With Uber set to report after Wall Street closes, analysts were excited by Lyft’s 72% rise in second-quarter revenue and its assertion higher spend per rider – read higher prices – would pull both third quarter and full-year sales above market expectations.
Finance chief Brian Roberts said 2018 was likely the peak of losses for Lyft and said pricing had become “more rational”, meaning the company should spend less on the constant promotions and incentives it and Uber have used to win market share.
At least nine brokerages raised their price targets on Lyft stock in response, with Credit Suisse the most bullish with a price target of $96.
Shares of Lyft jumped 8% to $64.99 in trading before the bell, while those of Uber rose 4.2% at $41.35 as traders bet its results would produce a similar message.
“While Lyft continues to spend aggressively on various initiatives, competitive pressure on rider incentives for core ride-sharing continues to ease, which is a sign of a rational duopoly between Lyft and Uber for the moment,” PiperJaffray analysts said.
“We believe Lyft will be both a catalyst and beneficiary of the growth of ride-sharing and autonomous tech over the next 10+ years”
Lyft and larger rival Uber, both loss-making, have historically given deep discounts to attract riders, and Wall Street’s concern over the associated costs has driven shares in both lower since their stock market launches earlier this year.
Canaccord analysts said Lyft’s 22% expansion in revenue per rider in the quarter seemed to be driven much more by it reducing the incentives it gives to customers than any increase in numbers of riders.

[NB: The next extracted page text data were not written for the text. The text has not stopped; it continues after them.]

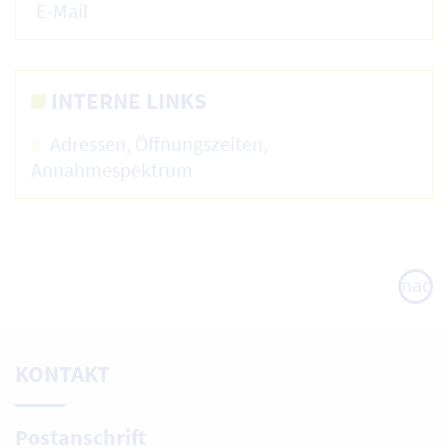
E-Mail
INTERNE LINKS
Adressen, Öffnungszeiten,
Annahmespektrum
nach
oben
KONTAKT
Postanschrift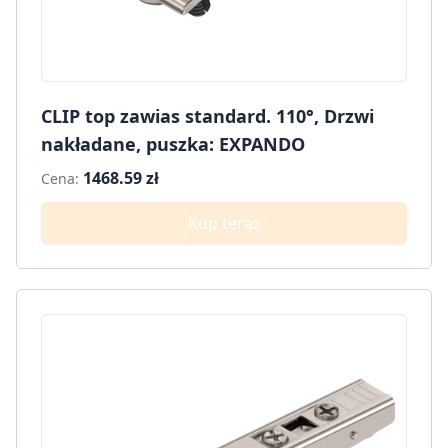
CLIP top zawias standard. 110°, Drzwi
nakładane, puszka: EXPANDO
1468.59 zł
Cena:
Kup teraz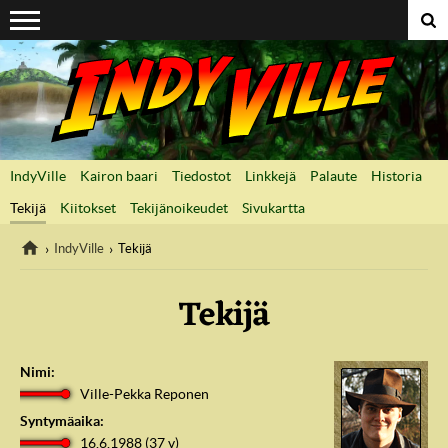
Suoraan sisältöön
IndyVille
Kairon baari
Tiedostot
Linkkejä
Palaute
Historia
Tekijä
Kiitokset
Tekijänoikeudet
Sivukartta
IndyVille
Tekijä
Tekijä
IndyVille
Nimi:
Ville-Pekka Reponen
Syntymäaika:
16.6.1988 (37
v
)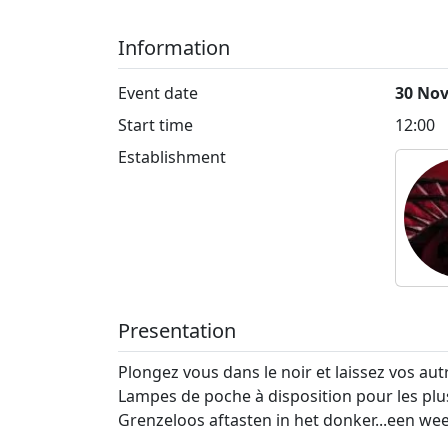
Information
Event date
30 No
Start time
12:00
Establishment
Presentation
Plongez vous dans le noir et laissez vos aut
Lampes de poche à disposition pour les plus
Grenzeloos aftasten in het donker...een we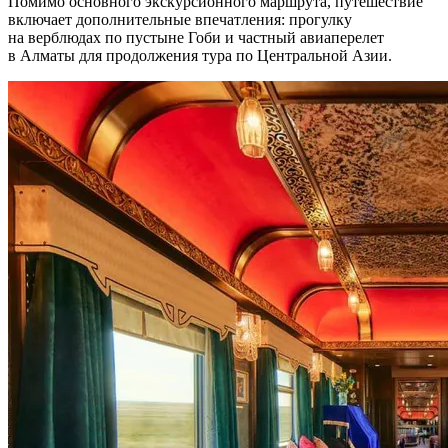
Помимо основного экскурсионного маршрута, путешествие
включает дополнительные впечатления: прогулку
на верблюдах по пустыне Гоби и частный авиаперелет
в Алматы для продолжения тура по Центральной Азии.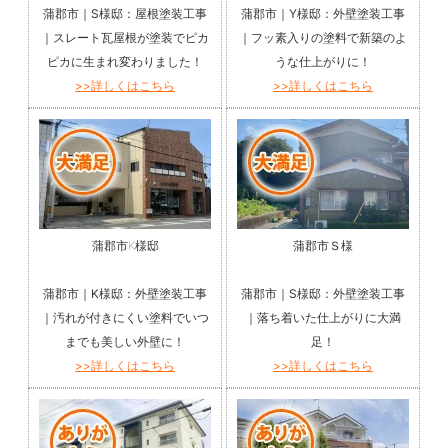
蒲郡市｜S様邸：屋根塗装工事
蒲郡市｜Y様邸：外壁塗装工事
｜スレート瓦屋根が塗装でピカ
｜フッ素入りの塗料で新築のよ
ピカに生まれ変わりました！
うな仕上がりに！
>>詳しくはこちら
>>詳しくはこちら
蒲郡市K様邸
蒲郡市Ｓ様
蒲郡市｜K様邸：外壁塗装工事
蒲郡市｜S様邸：外壁塗装工事
｜汚れが付きにくい塗料でいつ
｜落ち着いた仕上がりに大満
までも美しい外壁に！
足！
>>詳しくはこちら
>>詳しくはこちら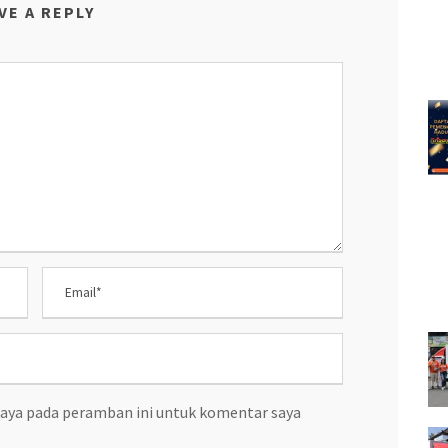
VE A REPLY
saya pada peramban ini untuk komentar saya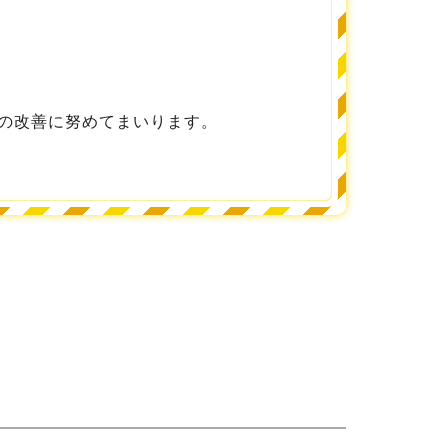
の改善に努めてまいります。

With the companies having faced protests in several U.S. cities against efforts to lower driver costs, pushing ride prices higher has become vital for their efforts to gain investors’ faith in their long-term prospects.
“Lyft is starting to prove (it has a) path to profitability, which was the main reason for investor pushback during the initial public offering,” RBC analysts wrote in a client note. “The read-through to Uber is likely to be positive.”